→ HOW TO COMPLETE THIS TASK
Using the records below, write out again exactly the lines that begin at the line containing "子》的地方，晚上乘车去" and end at the line containing "飞机上要坐20来个小时，睡到", and no other lines.

→ INPUT RECORDS
☆ ☆ ☆

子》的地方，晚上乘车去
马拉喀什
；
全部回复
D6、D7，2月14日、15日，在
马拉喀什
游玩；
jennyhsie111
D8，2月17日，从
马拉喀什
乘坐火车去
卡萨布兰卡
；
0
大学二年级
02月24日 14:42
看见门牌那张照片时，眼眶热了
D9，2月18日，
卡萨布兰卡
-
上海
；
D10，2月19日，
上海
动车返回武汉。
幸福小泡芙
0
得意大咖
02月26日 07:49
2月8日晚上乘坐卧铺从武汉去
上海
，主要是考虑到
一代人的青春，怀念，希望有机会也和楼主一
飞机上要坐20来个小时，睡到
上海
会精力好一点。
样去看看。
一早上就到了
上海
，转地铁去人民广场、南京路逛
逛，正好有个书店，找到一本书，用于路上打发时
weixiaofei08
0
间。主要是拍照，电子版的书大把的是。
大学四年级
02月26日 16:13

☆ ☆ ☆

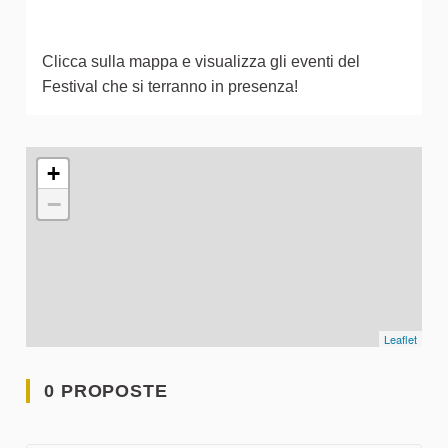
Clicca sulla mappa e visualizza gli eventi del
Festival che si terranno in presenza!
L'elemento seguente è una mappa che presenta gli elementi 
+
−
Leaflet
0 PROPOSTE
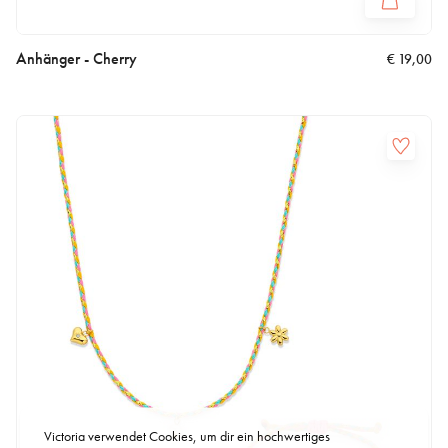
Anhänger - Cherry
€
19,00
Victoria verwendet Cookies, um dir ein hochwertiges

☆ ☆ ☆

→ YOUR SOLUTION
子》的地方，晚上乘车去
马拉喀什
；
全部回复
D6、D7，2月14日、15日，在
马拉喀什
游玩；
jennyhsie111
D8，2月17日，从
马拉喀什
乘坐火车去
卡萨布兰卡
；
0
大学二年级
02月24日 14:42
看见门牌那张照片时，眼眶热了
D9，2月18日，
卡萨布兰卡
-
上海
；
D10，2月19日，
上海
动车返回武汉。
幸福小泡芙
0
得意大咖
02月26日 07:49
2月8日晚上乘坐卧铺从武汉去
上海
，主要是考虑到
一代人的青春，怀念，希望有机会也和楼主一
飞机上要坐20来个小时，睡到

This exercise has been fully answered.